Public Key Encryption
A recipient's private key is a secret vector \(s\). The public key is the pair \((A, p = As + e)\). To encrypt a single bit (the message):
- The sender chooses a random, small binary vector \(r \in \{0, 1\}^m\).
- The sender computes two values: \(u = A^T r\) and \(v' = p^T r + \text{message} \cdot \lfloor q/2 \rfloor\).
- The ciphertext is the pair \((u, v')\).
To decrypt, the recipient computes \(v' - s^T u\). This simplifies to: \[ (p^T r + \text{message} \cdot \lfloor q/2 \rfloor) - s^T(A^T r) = ((As+e)^T r + \dots) - s^T A^T r = e^T r + \text{message} \cdot \lfloor q/2 \rfloor \]

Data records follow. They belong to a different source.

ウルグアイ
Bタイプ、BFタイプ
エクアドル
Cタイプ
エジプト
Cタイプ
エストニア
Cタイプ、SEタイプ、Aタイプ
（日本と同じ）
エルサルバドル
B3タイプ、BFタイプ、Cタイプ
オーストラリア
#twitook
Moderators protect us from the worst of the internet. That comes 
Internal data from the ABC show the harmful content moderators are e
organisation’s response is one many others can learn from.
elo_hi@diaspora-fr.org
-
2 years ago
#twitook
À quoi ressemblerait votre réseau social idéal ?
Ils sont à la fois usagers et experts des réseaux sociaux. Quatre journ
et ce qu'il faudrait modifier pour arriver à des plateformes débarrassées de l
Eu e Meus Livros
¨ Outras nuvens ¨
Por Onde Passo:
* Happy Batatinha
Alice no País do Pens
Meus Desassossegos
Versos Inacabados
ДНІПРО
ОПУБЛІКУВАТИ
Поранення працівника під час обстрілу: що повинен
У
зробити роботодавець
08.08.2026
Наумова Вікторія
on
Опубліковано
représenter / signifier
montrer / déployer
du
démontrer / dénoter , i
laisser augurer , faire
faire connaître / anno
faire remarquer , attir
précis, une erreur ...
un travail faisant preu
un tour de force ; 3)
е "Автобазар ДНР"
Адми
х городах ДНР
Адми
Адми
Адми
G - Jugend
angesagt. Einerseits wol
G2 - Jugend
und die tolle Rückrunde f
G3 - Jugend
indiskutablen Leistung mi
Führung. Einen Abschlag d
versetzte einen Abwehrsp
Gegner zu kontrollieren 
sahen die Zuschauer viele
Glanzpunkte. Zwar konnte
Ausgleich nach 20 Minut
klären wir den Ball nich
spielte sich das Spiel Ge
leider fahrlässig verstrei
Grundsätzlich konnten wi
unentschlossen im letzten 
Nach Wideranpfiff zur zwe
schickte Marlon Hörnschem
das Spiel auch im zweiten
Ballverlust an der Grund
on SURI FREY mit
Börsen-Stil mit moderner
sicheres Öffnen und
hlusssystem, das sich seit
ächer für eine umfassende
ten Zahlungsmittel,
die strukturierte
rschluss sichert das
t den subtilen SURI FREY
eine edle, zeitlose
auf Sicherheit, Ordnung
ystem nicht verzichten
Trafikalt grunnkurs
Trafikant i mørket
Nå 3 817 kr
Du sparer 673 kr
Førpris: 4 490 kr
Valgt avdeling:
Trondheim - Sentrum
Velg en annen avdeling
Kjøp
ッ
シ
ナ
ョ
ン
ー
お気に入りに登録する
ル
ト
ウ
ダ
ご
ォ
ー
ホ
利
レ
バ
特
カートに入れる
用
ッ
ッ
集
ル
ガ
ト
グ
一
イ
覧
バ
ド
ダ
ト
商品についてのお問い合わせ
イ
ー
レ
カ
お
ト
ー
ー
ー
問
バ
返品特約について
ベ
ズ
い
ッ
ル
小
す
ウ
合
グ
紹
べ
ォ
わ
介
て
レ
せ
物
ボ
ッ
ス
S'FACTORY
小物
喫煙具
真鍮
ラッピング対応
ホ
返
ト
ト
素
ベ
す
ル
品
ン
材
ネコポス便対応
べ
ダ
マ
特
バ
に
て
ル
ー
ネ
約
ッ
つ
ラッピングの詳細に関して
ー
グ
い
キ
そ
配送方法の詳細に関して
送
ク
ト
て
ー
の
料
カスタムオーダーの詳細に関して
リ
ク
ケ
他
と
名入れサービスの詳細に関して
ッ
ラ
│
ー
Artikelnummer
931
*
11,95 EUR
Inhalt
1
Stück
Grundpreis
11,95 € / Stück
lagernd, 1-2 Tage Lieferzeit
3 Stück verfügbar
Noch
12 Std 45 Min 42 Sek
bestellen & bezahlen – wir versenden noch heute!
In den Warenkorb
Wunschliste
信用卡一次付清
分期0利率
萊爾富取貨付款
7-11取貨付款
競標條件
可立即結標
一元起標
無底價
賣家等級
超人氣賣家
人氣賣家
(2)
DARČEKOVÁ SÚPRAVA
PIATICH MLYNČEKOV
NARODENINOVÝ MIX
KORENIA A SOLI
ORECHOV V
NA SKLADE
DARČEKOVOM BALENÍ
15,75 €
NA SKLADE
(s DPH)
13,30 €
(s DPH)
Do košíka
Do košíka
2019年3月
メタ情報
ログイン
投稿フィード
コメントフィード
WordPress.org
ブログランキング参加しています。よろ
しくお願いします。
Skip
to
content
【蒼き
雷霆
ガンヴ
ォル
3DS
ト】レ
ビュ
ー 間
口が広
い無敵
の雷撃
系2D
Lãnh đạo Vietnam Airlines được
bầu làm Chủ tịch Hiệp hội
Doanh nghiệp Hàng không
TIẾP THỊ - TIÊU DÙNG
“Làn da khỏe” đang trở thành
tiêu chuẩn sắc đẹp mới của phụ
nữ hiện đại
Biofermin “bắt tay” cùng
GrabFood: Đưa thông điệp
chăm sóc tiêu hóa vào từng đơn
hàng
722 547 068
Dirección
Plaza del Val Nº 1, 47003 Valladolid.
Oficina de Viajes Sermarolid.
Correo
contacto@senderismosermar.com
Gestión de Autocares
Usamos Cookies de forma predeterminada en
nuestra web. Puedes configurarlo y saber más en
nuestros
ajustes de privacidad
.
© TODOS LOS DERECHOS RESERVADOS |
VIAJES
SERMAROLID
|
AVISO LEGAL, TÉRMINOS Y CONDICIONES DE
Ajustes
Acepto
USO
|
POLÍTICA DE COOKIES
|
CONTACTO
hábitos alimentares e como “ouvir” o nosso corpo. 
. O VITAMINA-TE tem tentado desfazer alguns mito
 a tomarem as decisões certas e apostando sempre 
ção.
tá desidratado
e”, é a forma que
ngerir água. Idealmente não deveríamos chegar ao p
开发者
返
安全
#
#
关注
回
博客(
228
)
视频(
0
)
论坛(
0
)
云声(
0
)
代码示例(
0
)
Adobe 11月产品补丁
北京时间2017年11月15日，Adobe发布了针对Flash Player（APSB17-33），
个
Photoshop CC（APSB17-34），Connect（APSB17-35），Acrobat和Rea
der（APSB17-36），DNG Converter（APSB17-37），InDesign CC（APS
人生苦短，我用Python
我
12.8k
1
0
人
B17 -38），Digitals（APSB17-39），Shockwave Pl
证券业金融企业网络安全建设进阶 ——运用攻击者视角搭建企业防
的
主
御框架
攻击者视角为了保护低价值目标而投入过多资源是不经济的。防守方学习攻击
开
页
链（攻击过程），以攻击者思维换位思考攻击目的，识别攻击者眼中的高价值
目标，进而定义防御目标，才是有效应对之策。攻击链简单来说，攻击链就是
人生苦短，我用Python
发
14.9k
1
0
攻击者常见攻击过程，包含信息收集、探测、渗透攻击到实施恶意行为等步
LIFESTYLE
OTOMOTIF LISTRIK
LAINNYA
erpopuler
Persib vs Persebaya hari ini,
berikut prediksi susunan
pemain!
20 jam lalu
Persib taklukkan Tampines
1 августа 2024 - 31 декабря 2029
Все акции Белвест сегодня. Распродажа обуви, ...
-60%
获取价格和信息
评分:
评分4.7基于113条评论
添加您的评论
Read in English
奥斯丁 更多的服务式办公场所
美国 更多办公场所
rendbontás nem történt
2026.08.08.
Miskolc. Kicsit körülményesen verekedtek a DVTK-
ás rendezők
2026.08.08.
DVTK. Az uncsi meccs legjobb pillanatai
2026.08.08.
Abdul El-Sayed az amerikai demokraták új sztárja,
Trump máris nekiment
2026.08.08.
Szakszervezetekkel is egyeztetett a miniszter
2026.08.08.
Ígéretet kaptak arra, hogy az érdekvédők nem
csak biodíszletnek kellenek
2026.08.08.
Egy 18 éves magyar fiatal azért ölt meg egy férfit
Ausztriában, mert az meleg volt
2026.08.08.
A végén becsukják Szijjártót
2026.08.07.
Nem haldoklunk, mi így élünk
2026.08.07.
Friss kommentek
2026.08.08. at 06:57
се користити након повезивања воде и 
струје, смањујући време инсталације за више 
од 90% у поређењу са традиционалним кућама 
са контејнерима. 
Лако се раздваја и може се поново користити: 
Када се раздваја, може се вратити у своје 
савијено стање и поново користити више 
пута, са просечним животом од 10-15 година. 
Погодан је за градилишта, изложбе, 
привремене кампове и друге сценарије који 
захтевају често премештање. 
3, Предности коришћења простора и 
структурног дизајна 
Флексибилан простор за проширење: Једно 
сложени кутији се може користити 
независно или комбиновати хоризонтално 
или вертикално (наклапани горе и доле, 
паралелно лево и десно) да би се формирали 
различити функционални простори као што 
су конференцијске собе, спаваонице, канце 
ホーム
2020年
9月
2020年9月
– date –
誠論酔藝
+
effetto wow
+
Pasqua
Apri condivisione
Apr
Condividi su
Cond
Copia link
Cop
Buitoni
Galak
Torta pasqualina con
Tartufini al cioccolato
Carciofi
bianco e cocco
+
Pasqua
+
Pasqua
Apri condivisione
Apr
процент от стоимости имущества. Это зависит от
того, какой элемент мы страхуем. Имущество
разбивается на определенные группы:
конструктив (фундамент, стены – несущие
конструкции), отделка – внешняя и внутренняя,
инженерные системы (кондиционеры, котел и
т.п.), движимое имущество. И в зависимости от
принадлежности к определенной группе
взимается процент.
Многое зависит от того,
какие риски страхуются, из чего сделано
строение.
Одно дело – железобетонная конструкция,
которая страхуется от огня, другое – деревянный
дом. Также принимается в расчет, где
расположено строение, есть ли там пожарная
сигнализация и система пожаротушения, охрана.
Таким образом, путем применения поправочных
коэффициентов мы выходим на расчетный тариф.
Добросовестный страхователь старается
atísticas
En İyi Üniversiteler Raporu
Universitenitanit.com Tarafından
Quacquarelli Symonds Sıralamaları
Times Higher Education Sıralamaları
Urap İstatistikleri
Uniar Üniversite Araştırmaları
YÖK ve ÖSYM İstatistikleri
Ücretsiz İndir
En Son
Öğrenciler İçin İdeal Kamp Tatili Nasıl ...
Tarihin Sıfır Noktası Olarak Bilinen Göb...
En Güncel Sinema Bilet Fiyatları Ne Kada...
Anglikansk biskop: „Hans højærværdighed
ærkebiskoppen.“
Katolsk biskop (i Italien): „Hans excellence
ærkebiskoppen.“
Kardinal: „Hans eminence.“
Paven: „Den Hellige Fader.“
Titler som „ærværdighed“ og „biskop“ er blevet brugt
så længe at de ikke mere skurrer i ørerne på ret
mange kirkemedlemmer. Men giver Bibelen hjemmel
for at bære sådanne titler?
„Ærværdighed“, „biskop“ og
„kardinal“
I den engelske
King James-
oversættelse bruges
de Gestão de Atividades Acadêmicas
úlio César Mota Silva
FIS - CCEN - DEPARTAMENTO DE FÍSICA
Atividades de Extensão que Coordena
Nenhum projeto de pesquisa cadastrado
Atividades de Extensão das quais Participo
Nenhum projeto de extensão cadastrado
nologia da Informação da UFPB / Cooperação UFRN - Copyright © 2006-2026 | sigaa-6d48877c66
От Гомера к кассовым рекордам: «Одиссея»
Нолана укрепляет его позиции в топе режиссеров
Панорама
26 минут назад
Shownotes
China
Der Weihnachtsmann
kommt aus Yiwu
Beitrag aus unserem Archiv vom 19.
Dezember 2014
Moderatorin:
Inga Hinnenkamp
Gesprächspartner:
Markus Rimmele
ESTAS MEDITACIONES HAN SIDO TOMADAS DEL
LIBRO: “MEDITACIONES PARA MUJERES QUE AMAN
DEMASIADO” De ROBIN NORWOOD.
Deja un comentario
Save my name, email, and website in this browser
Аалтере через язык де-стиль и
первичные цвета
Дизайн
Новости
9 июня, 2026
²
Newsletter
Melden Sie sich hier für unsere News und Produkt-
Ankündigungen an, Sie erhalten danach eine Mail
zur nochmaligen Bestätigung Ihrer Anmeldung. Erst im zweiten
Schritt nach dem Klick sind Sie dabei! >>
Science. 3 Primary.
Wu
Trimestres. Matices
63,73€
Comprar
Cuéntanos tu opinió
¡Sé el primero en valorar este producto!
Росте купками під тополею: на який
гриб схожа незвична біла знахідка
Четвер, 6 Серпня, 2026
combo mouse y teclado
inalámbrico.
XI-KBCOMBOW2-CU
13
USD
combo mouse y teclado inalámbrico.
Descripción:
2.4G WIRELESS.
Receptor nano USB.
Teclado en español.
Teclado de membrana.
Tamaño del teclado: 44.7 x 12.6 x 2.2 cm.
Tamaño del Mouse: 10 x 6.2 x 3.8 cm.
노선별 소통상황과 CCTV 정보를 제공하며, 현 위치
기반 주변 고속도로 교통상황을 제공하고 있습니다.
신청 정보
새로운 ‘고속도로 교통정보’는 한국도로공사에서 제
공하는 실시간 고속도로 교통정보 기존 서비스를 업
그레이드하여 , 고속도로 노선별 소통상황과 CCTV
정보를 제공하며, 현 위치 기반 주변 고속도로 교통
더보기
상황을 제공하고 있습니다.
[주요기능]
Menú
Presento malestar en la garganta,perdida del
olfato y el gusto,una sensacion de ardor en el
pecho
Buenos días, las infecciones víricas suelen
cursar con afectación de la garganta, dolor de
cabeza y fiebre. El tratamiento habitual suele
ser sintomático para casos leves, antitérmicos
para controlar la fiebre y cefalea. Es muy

Since \(e\) and \(r\) consist of small entries, the error term \(e^T r\) is small (specifically, we require \(|e^T r| < q/4\)). The recipient checks if the result is closer to 0 (message was 0) or to \(\lfloor q/2 \rfloor\) (message was 1).
Ring-LWE and The Future
While LWE is secure, its large key sizes (due to the matrix \(A\)) can be impractical. The need for greater efficiency led to the development of Ring-LWE (RLWE). This variant replaces vectors and matrices with polynomials, operating in a polynomial ring. The LWE equation becomes: \[ b(x) \equiv a(x) s(x) + e(x) \pmod{q} \quad \text{in the ring } \mathbb{Z}_q[x]/\langle \Phi_n(x) \rangle \]
Here, \(a(x), s(x), e(x)\) are polynomials, and all operations are performed modulo a prime \(q\) and a cyclotomic polynomial \(\Phi_n(x)\) (e.g., \(x^n+1\)).
This algebraic structure provides two major benefits:
- Smaller Key Sizes: A single polynomial \(a(x)\) compactly represents the structure of an entire \(m \times n\) LWE matrix, drastically reducing key and ciphertext sizes.
- Faster Computations: Polynomial multiplication, using algorithms like the Number Theoretic Transform (NTT), is much faster (\(O(n \log n)\)) than matrix-vector multiplication.
These immense efficiency gains have made structured lattices the basis for real-world post-quantum cryptography. The U.S. National Institute of Standards and Technology (NIST) selected algorithms based on Module-LWE, a variant of Ring-LWE that offers better security and flexibility, as its primary standards. These include CRYSTALS-Kyber for key encapsulation and CRYSTALS-Dilithium for digital signatures, securing our digital infrastructure for the quantum era.